Page-level text extractions:
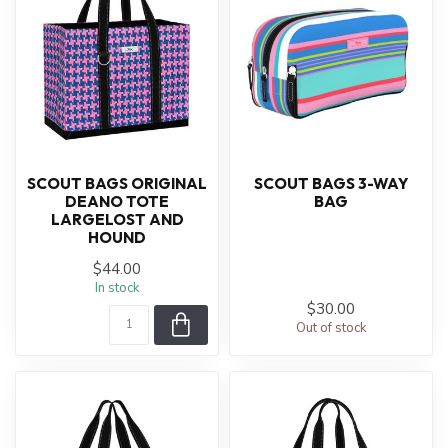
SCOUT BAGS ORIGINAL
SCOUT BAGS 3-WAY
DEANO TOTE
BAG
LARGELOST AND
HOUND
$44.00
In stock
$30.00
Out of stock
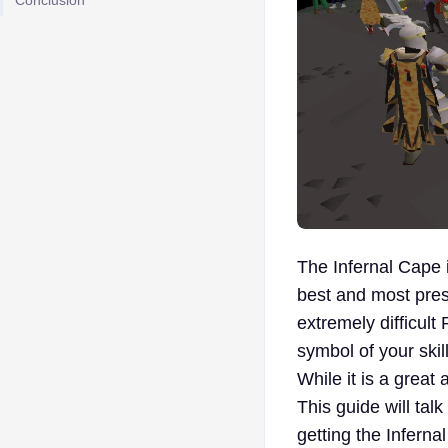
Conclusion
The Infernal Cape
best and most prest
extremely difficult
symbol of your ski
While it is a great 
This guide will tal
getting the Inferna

### WHAT YOU SHOULD DO
Report how many lines in the data contain the word "SCOUT", with no words besides the number.

### RESULT OF THE TASK
2